Dataset excerpts:
[Start of section]
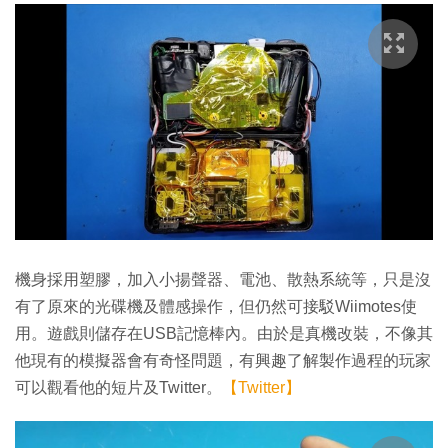
機身採用塑膠，加入小揚聲器、電池、散熱系統等，只是沒
有了原來的光碟機及體感操作，但仍然可接駁Wiimotes使
用。遊戲則儲存在USB記憶棒內。由於是真機改裝，不像其
他現有的模擬器會有奇怪問題，有興趣了解製作過程的玩家
可以觀看他的短片及Twitter。
【Twitter】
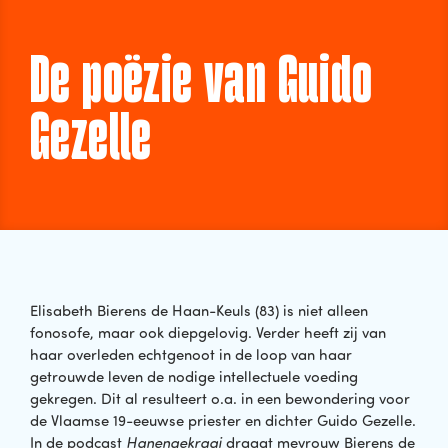
De poëzie van Guido
Gezelle
Elisabeth Bierens de Haan-Keuls (83) is niet alleen
fonosofe, maar ook diepgelovig. Verder heeft zij van
haar overleden echtgenoot in de loop van haar
getrouwde leven de nodige intellectuele voeding
gekregen. Dit al resulteert o.a. in een bewondering voor
de Vlaamse 19-eeuwse priester en dichter Guido Gezelle.
In de podcast
Hanengekraai
draagt mevrouw Bierens de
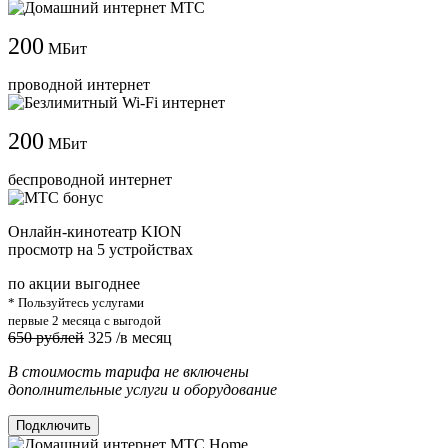
200
МБит
проводной интернет
200
МБит
беспроводной интернет
Онлайн-кинотеатр KION
просмотр на 5 устройствах
по акции выгоднее
* Пользуйтесь услугами
первые 2 месяца с выгодой
650 рублей
325
/в месяц
В стоимость тарифа не включены
дополнительные услуги и оборудование
Подключить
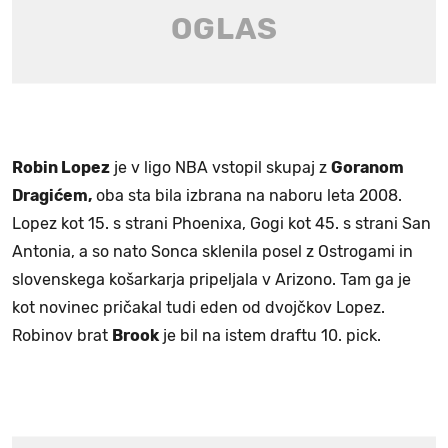
Robin Lopez
je v ligo NBA vstopil skupaj z
Goranom
Dragićem,
oba sta bila izbrana na naboru leta 2008.
Lopez kot 15. s strani Phoenixa, Gogi kot 45. s strani San
Antonia, a so nato Sonca sklenila posel z Ostrogami in
slovenskega košarkarja pripeljala v Arizono. Tam ga je
kot novinec pričakal tudi eden od dvojčkov Lopez.
Robinov brat
Brook
je bil na istem draftu 10. pick.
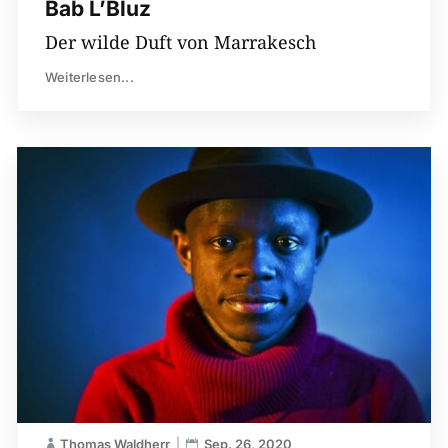
Bab L’Bluz
Der wilde Duft von Marrakesch
Weiterlesen...
Thomas Waldherr
Sep. 26, 2020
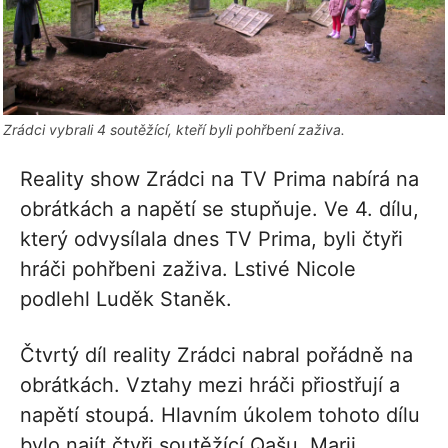
Zrádci vybrali 4 soutěžící, kteří byli pohřbení zaživa.
Reality show Zrádci na TV Prima nabírá na
obrátkách a napětí se stupňuje. Ve 4. dílu,
který odvysílala dnes TV Prima, byli čtyři
hráči pohřbeni zaživa. Lstivé Nicole
podlehl Luděk Staněk.
Čtvrtý díl reality Zrádci nabral pořádně na
obrátkách. Vztahy mezi hráči přiostřují a
napětí stoupá. Hlavním úkolem tohoto dílu
bylo najít čtyři soutěžící Qašu, Marii,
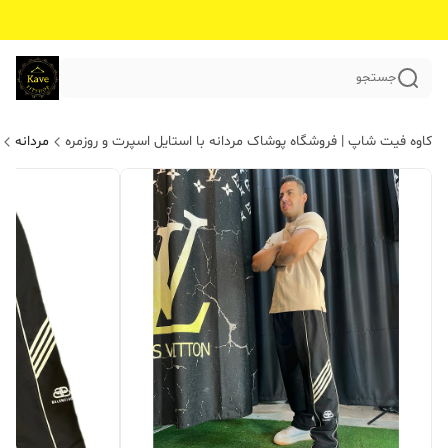
جستجو
کاوه فیت شاپ | فروشگاه پوشاک مردانه با استایل اسپرت و روزمره
مردانه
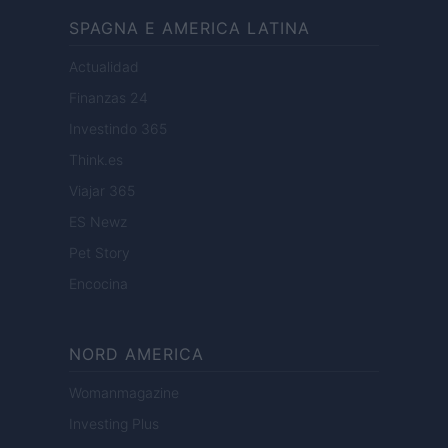
SPAGNA E AMERICA LATINA
Actualidad
Finanzas 24
Investindo 365
Think.es
Viajar 365
ES Newz
Pet Story
Encocina
NORD AMERICA
Womanmagazine
Investing Plus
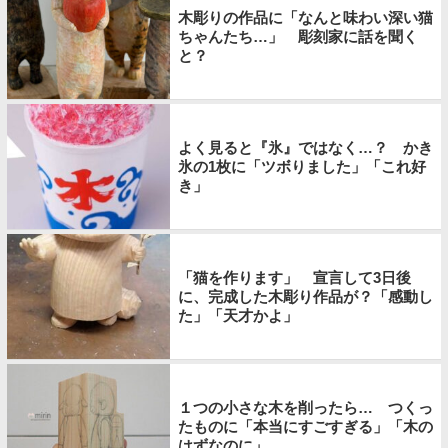
木彫りの作品に「なんと味わい深い猫
ちゃんたち…」 彫刻家に話を聞く
と？
よく見ると『氷』ではなく…？ かき
氷の1枚に「ツボりました」「これ好
き」
「猫を作ります」 宣言して3日後
に、完成した木彫り作品が？「感動し
た」「天才かよ」
１つの小さな木を削ったら… つくっ
たものに「本当にすごすぎる」「木の
はずなのに」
[End of section]
Exercise objective: From the records above, copy each line in which the string "byli" occurs.

Written response:
Zrádci vybrali 4 soutěžící, kteří byli pohřbení zaživa.
který odvysílala dnes TV Prima, byli čtyři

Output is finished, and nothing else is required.